EXERCISE GOAL: An unchanged copy of each entry below is needed; keep the pictures out of it.

RECORDS SHOWN Start Marker

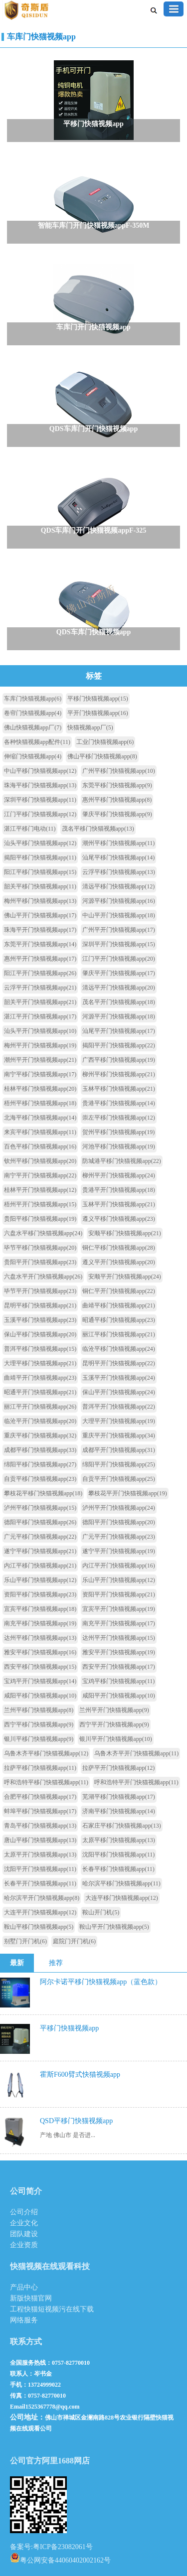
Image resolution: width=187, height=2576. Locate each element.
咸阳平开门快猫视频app (118, 1695)
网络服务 (24, 2320)
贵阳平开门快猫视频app (40, 1262)
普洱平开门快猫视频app (118, 1406)
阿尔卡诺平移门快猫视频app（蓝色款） (101, 1982)
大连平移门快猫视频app (121, 1897)
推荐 (56, 1963)
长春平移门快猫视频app (118, 1868)
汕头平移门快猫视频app (40, 843)
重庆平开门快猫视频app (118, 1435)
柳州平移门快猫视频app (118, 1074)
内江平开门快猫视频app (118, 1565)
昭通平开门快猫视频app (40, 1392)
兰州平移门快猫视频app (38, 1710)
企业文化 (24, 2223)
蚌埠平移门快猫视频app (40, 1811)
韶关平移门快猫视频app (40, 886)
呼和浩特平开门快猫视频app (136, 1782)
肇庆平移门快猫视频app (117, 814)
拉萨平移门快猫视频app (40, 1767)
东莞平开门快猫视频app (40, 944)
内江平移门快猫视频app (40, 1565)
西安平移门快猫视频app (40, 1666)
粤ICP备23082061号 (63, 2547)
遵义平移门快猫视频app (118, 1218)
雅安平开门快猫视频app (118, 1652)
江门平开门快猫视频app (118, 958)
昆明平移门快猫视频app (40, 1305)
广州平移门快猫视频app (118, 770)
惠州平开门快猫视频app (40, 958)
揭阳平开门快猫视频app (118, 1045)
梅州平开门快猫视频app (40, 1045)
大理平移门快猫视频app (40, 1363)
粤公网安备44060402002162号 (60, 2558)
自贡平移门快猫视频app (40, 1478)
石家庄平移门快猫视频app (121, 1825)
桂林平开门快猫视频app (40, 1189)
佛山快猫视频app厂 (32, 727)
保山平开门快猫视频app (118, 1392)
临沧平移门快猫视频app (118, 1348)
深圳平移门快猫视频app (40, 799)
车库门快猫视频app (41, 36)
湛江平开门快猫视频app (40, 1016)
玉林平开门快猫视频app (118, 1204)
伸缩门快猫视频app (32, 756)
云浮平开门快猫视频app (40, 987)
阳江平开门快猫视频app (40, 973)
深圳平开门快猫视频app (118, 944)
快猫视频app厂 (90, 727)
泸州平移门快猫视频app (40, 1507)
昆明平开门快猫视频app (118, 1363)
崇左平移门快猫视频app (118, 1117)
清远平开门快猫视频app (118, 987)
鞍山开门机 (100, 1912)
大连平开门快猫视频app (40, 1912)
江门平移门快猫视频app (40, 814)
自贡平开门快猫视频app (118, 1478)
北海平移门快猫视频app (40, 1117)
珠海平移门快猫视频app (40, 785)
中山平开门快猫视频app (118, 915)
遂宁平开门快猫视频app (118, 1551)
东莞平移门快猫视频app (117, 785)
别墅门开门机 (25, 1941)
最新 (17, 1963)
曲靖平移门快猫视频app (118, 1305)
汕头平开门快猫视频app (40, 1030)
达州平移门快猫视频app (40, 1637)
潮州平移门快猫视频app (118, 843)
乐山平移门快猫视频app (40, 1579)
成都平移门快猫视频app (40, 1449)
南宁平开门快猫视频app (40, 1175)
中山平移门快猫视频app (40, 770)
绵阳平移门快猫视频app (40, 1464)
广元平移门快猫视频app (40, 1536)
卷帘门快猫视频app (32, 713)
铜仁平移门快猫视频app (118, 1247)
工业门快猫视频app (105, 741)
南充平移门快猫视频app (40, 1623)
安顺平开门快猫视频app (124, 1276)
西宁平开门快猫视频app (114, 1724)
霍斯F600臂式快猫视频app (80, 2074)
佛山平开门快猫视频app (40, 915)
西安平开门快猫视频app (118, 1666)
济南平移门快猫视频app (118, 1811)
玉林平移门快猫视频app (118, 1088)
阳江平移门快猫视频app (40, 871)
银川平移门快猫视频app (38, 1738)
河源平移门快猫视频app (118, 900)
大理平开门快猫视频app (118, 1421)
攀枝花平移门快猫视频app (43, 1493)
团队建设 (24, 2234)
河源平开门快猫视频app (118, 1016)
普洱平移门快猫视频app (40, 1348)
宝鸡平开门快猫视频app (40, 1681)
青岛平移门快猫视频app (40, 1825)
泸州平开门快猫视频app (118, 1507)
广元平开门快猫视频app (118, 1536)
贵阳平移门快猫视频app (40, 1218)
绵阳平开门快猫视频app (118, 1464)
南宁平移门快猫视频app (40, 1074)
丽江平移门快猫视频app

RECORDS SHOWN End Marker

RESULT OF THE TASK:
Image resolution: width=187, height=2576. Locate each element.
咸阳平开门快猫视频app (118, 1695)
网络服务 (24, 2320)
贵阳平开门快猫视频app (40, 1262)
普洱平开门快猫视频app (118, 1406)
阿尔卡诺平移门快猫视频app（蓝色款） (101, 1982)
大连平移门快猫视频app (121, 1897)
推荐 (56, 1963)
长春平移门快猫视频app (118, 1868)
汕头平移门快猫视频app (40, 843)
重庆平开门快猫视频app (118, 1435)
柳州平移门快猫视频app (118, 1074)
内江平开门快猫视频app (118, 1565)
昭通平开门快猫视频app (40, 1392)
兰州平移门快猫视频app (38, 1710)
企业文化 (24, 2223)
蚌埠平移门快猫视频app (40, 1811)
韶关平移门快猫视频app (40, 886)
呼和浩特平开门快猫视频app (136, 1782)
肇庆平移门快猫视频app (117, 814)
拉萨平移门快猫视频app (40, 1767)
东莞平开门快猫视频app (40, 944)
内江平移门快猫视频app (40, 1565)
西安平移门快猫视频app (40, 1666)
粤ICP备23082061号 (63, 2547)
遵义平移门快猫视频app (118, 1218)
雅安平开门快猫视频app (118, 1652)
江门平开门快猫视频app (118, 958)
昆明平移门快猫视频app (40, 1305)
广州平移门快猫视频app (118, 770)
惠州平开门快猫视频app (40, 958)
揭阳平开门快猫视频app (118, 1045)
梅州平开门快猫视频app (40, 1045)
大理平移门快猫视频app (40, 1363)
粤公网安备44060402002162号 (60, 2558)
自贡平移门快猫视频app (40, 1478)
石家庄平移门快猫视频app (121, 1825)
桂林平开门快猫视频app (40, 1189)
佛山快猫视频app厂 (32, 727)
保山平开门快猫视频app (118, 1392)
临沧平移门快猫视频app (118, 1348)
深圳平移门快猫视频app (40, 799)
车库门快猫视频app (41, 36)
湛江平开门快猫视频app (40, 1016)
玉林平开门快猫视频app (118, 1204)
伸缩门快猫视频app (32, 756)
云浮平开门快猫视频app (40, 987)
阳江平开门快猫视频app (40, 973)
深圳平开门快猫视频app (118, 944)
快猫视频app厂 (90, 727)
泸州平移门快猫视频app (40, 1507)
昆明平开门快猫视频app (118, 1363)
崇左平移门快猫视频app (118, 1117)
清远平开门快猫视频app (118, 987)
鞍山开门机 (100, 1912)
大连平开门快猫视频app (40, 1912)
江门平移门快猫视频app (40, 814)
自贡平开门快猫视频app (118, 1478)
北海平移门快猫视频app (40, 1117)
珠海平移门快猫视频app (40, 785)
中山平开门快猫视频app (118, 915)
遂宁平开门快猫视频app (118, 1551)
东莞平移门快猫视频app (117, 785)
别墅门开门机 (25, 1941)
最新 (17, 1963)
曲靖平移门快猫视频app (118, 1305)
汕头平开门快猫视频app (40, 1030)
达州平移门快猫视频app (40, 1637)
潮州平移门快猫视频app (118, 843)
乐山平移门快猫视频app (40, 1579)
成都平移门快猫视频app (40, 1449)
南宁平开门快猫视频app (40, 1175)
中山平移门快猫视频app (40, 770)
绵阳平移门快猫视频app (40, 1464)
广元平移门快猫视频app (40, 1536)
卷帘门快猫视频app (32, 713)
铜仁平移门快猫视频app (118, 1247)
工业门快猫视频app (105, 741)
南充平移门快猫视频app (40, 1623)
安顺平开门快猫视频app (124, 1276)
西宁平开门快猫视频app (114, 1724)
霍斯F600臂式快猫视频app (80, 2074)
佛山平开门快猫视频app (40, 915)
西安平开门快猫视频app (118, 1666)
济南平移门快猫视频app (118, 1811)
玉林平移门快猫视频app (118, 1088)
阳江平移门快猫视频app (40, 871)
银川平移门快猫视频app (38, 1738)
河源平移门快猫视频app (118, 900)
大理平开门快猫视频app (118, 1421)
攀枝花平移门快猫视频app (43, 1493)
团队建设 (24, 2234)
河源平开门快猫视频app (118, 1016)
普洱平移门快猫视频app (40, 1348)
宝鸡平开门快猫视频app (40, 1681)
青岛平移门快猫视频app (40, 1825)
泸州平开门快猫视频app (118, 1507)
广元平开门快猫视频app (118, 1536)
贵阳平移门快猫视频app (40, 1218)
绵阳平开门快猫视频app (118, 1464)
南宁平移门快猫视频app (40, 1074)
丽江平移门快猫视频app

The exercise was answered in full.